TASK TO COMPLETE
Below are the entries; give again exactly the lines from the one mentioning "Jetzt andere Veranstaltungen ansehen" through the one mentioning "Diese Veranstaltung teilen", inclusive.

(Extracted page text data)
>>>

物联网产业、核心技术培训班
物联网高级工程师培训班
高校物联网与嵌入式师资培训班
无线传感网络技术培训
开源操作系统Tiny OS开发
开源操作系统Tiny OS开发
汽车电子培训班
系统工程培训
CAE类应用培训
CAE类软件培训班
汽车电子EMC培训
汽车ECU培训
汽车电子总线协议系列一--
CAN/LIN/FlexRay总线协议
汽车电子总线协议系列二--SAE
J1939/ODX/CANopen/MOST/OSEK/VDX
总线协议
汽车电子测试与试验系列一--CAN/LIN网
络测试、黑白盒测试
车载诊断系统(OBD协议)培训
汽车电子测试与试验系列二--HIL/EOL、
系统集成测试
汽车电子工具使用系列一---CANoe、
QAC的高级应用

<<<
>>>

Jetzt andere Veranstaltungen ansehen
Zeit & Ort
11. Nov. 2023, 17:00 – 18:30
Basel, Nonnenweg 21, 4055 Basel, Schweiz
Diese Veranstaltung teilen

<<<

REPLY
Jetzt andere Veranstaltungen ansehen
Zeit & Ort
11. Nov. 2023, 17:00 – 18:30
Basel, Nonnenweg 21, 4055 Basel, Schweiz
Diese Veranstaltung teilen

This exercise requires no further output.